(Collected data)
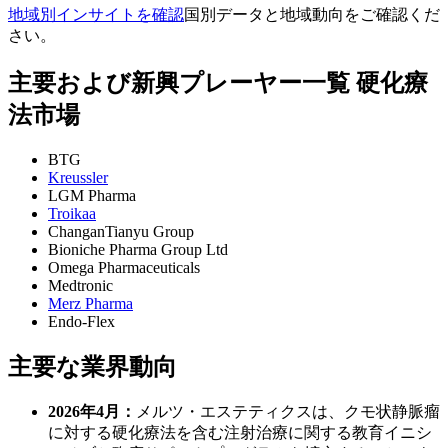
地域別インサイトを確認
国別データと地域動向をご確認くだ
さい。
主要および新興プレーヤー一覧 硬化療
法市場
BTG
Kreussler
LGM Pharma
Troikaa
ChanganTianyu Group
Bioniche Pharma Group Ltd
Omega Pharmaceuticals
Medtronic
Merz Pharma
Endo-Flex
主要な業界動向
2026年4月：
メルツ・エステティクスは、クモ状静脈瘤
に対する硬化療法を含む注射治療に関する教育イニシ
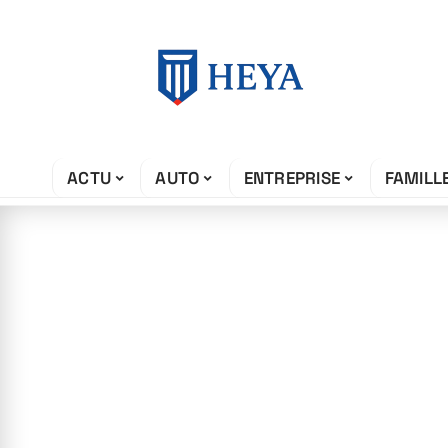
ACTU
AUTO
ENTREPRISE
FAMILL
24 avril 2026
L’enrichisseme
société par la d
culturelle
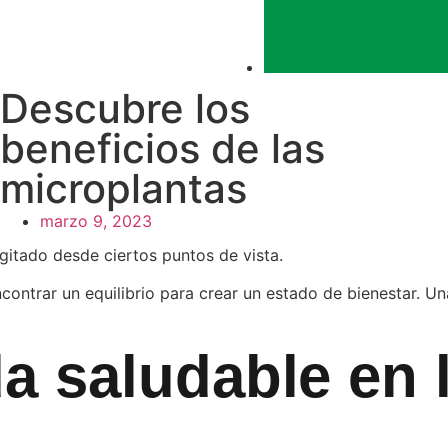
Descubre los
beneficios de las
microplantas
marzo 9, 2023
gitado desde ciertos puntos de vista.
ontrar un equilibrio para crear un estado de bienestar. Una 
da saludable en 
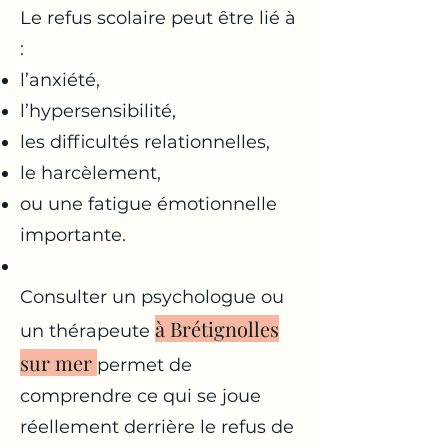
Le refus scolaire peut être lié à
:
l’anxiété,
l’hypersensibilité,
les difficultés relationnelles,
le harcèlement,
ou une fatigue émotionnelle
importante.
Consulter un psychologue ou
à Brétignolles
un thérapeute
sur mer
permet de
comprendre ce qui se joue
réellement derrière le refus de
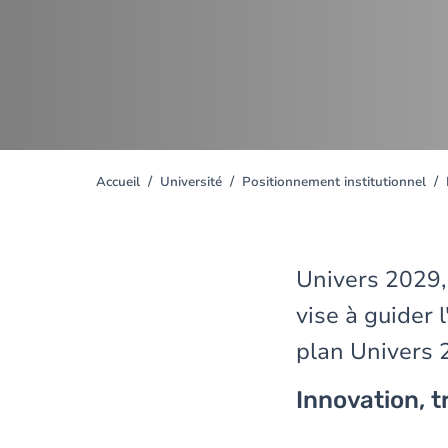
Accueil
Université
Positionnement institutionnel
You
are
here
Univers 2029,
vise à guider 
plan Univers 2
Innovation, t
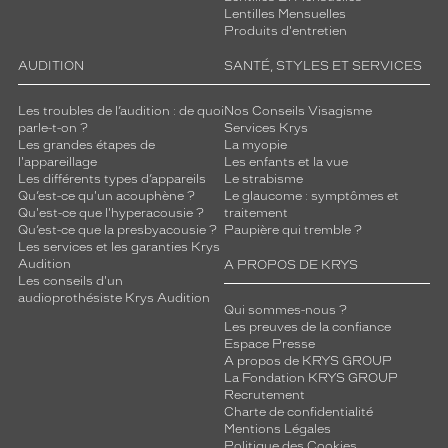
Codir
Lentilles Mensuelles
Marque
Produits d'entretien
Alternance
AUDITION
SANTÉ, STYLES ET SERVICES
Les troubles de l’audition : de quoi
Nos Conseils Visagisme
parle-t-on ?
Services Krys
Les grandes étapes de
La myopie
l'appareillage
Les enfants et la vue
Les différents types d’appareils
Le strabisme
Qu’est-ce qu'un acouphène ?
Le glaucome : symptômes et
Qu'est-ce que l'hyperacousie ?
traitement
Qu’est-ce que la presbyacousie ?
Paupière qui tremble ?
Les services et les garanties Krys
Audition
A PROPOS DE KRYS
Les conseils d'un
audioprothésiste Krys Audition
Qui sommes-nous ?
Les preuves de la confiance
Espace Presse
A propos de KRYS GROUP
La Fondation KRYS GROUP
Recrutement
Charte de confidentialité
Mentions Légales
Politique des Cookies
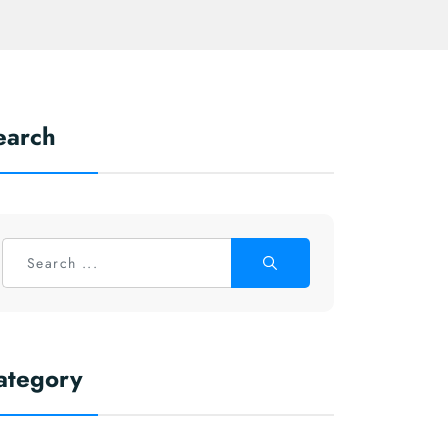
earch
ategory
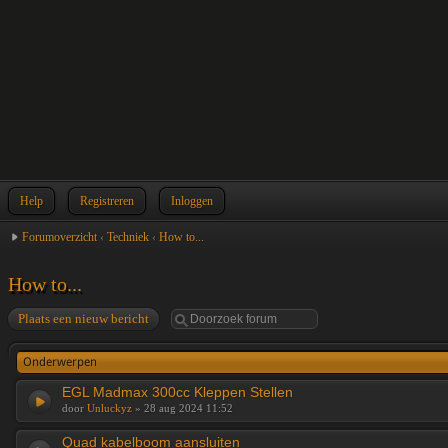
Help
Registreren
Inloggen
Forumoverzicht
‹
Techniek
‹
How to...
How to...
Plaats een nieuw bericht
Onderwerpen
EGL Madmax 300cc Kleppen Stellen
door
Unluckyz
» 28 aug 2024 11:52
Quad kabelboom aansluiten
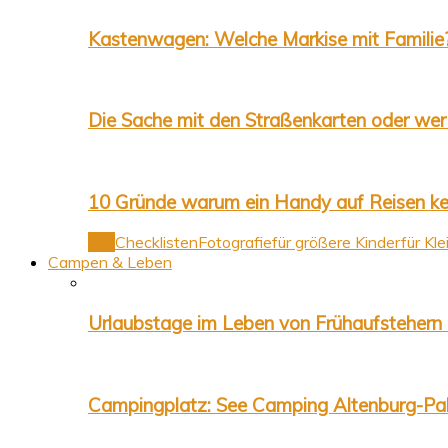
Kastenwagen: Welche Markise mit Familie?
Die Sache mit den Straßenkarten oder wer
10 Gründe warum ein Handy auf Reisen ke
Alle
Checklisten
Fotografie
für größere Kinder
für Kle
Campen & Leben
Urlaubstage im Leben von Frühaufstehern 
Campingplatz: See Camping Altenburg-Pa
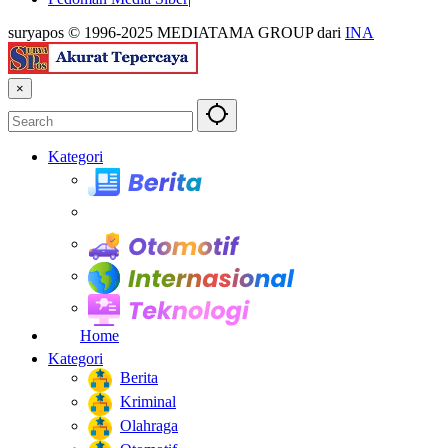
suryapos © 1996-2025 MEDIATAMA GROUP dari
INA
×
Kategori
Berita
Kesehatan
Otomotif
Internasional
Teknologi
Home
Kategori
Berita
Kriminal
Olahraga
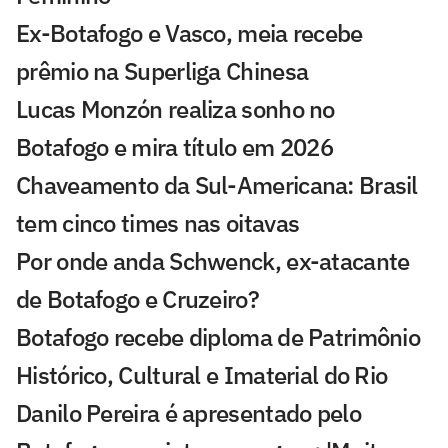
Ex-Botafogo e Vasco, meia recebe
prêmio na Superliga Chinesa
Lucas Monzón realiza sonho no
Botafogo e mira título em 2026
Chaveamento da Sul-Americana: Brasil
tem cinco times nas oitavas
Por onde anda Schwenck, ex-atacante
de Botafogo e Cruzeiro?
Botafogo recebe diploma de Patrimônio
Histórico, Cultural e Imaterial do Rio
Danilo Pereira é apresentado pelo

* _Aim of the exercise_
Could you please return the entries above exactly, minus the pictures?

* _Answer to the exercise_
地域別インサイトを確認
国別データと地域動向をご確認くだ
さい。
主要および新興プレーヤー一覧 硬化療
法市場
BTG
Kreussler
LGM Pharma
Troikaa
ChanganTianyu Group
Bioniche Pharma Group Ltd
Omega Pharmaceuticals
Medtronic
Merz Pharma
Endo-Flex
主要な業界動向
2026年4月：
メルツ・エステティクスは、クモ状静脈瘤
に対する硬化療法を含む注射治療に関する教育イニシ
ACTU
AUTO
ENTREPRISE
FAMILL
24 avril 2026
L’enrichisseme
société par la d
culturelle
Descubre los
beneficios de las
microplantas
marzo 9, 2023
gitado desde ciertos puntos de vista.
ontrar un equilibrio para crear un estado de bienestar. Una 
da saludable en 
Le refus scolaire peut être lié à
:
l’anxiété,
l’hypersensibilité,
les difficultés relationnelles,
le harcèlement,
ou une fatigue émotionnelle
importante.
Consulter un psychologue ou
à Brétignolles
un thérapeute
sur mer
permet de
comprendre ce qui se joue
réellement derrière le refus de
Accueil
Université
Positionnement institutionnel
You
are
here
Univers 2029,
vise à guider 
plan Univers 2
Innovation, t
Codir
Lentilles Mensuelles
Marque
Produits d'entretien
Alternance
AUDITION
SANTÉ, STYLES ET SERVICES
Les troubles de l’audition : de quoi
Nos Conseils Visagisme
parle-t-on ?
Services Krys
Les grandes étapes de
La myopie
l'appareillage
Les enfants et la vue
Les différents types d’appareils
Le strabisme
Qu’est-ce qu'un acouphène ?
Le glaucome : symptômes et
Qu'est-ce que l'hyperacousie ?
traitement
Qu’est-ce que la presbyacousie ?
Paupière qui tremble ?
Les services et les garanties Krys
Audition
A PROPOS DE KRYS
Les conseils d'un
audioprothésiste Krys Audition
Qui sommes-nous ?
Les preuves de la confiance
Espace Presse
A propos de KRYS GROUP
La Fondation KRYS GROUP
Recrutement
Charte de confidentialité
Mentions Légales
Politique des Cookies
earch
ategory
Help
Registreren
Inloggen
Forumoverzicht
‹
Techniek
‹
How to...
How to...
Plaats een nieuw bericht
Onderwerpen
EGL Madmax 300cc Kleppen Stellen
door
Unluckyz
» 28 aug 2024 11:52
Quad kabelboom aansluiten
Kastenwagen: Welche Markise mit Familie?
Die Sache mit den Straßenkarten oder wer
10 Gründe warum ein Handy auf Reisen ke
Alle
Checklisten
Fotografie
für größere Kinder
für Kle
Campen & Leben
Urlaubstage im Leben von Frühaufstehern 
Campingplatz: See Camping Altenburg-Pa
suryapos © 1996-2025 MEDIATAMA GROUP dari
INA
×
Kategori
Berita
Kesehatan
Otomotif
Internasional
Teknologi
Home
Kategori
Berita
Kriminal
Olahraga
Ex-Botafogo e Vasco, meia recebe
prêmio na Superliga Chinesa
Lucas Monzón realiza sonho no
Botafogo e mira título em 2026
Chaveamento da Sul-Americana: Brasil
tem cinco times nas oitavas
Por onde anda Schwenck, ex-atacante
de Botafogo e Cruzeiro?
Botafogo recebe diploma de Patrimônio
Histórico, Cultural e Imaterial do Rio
Danilo Pereira é apresentado pelo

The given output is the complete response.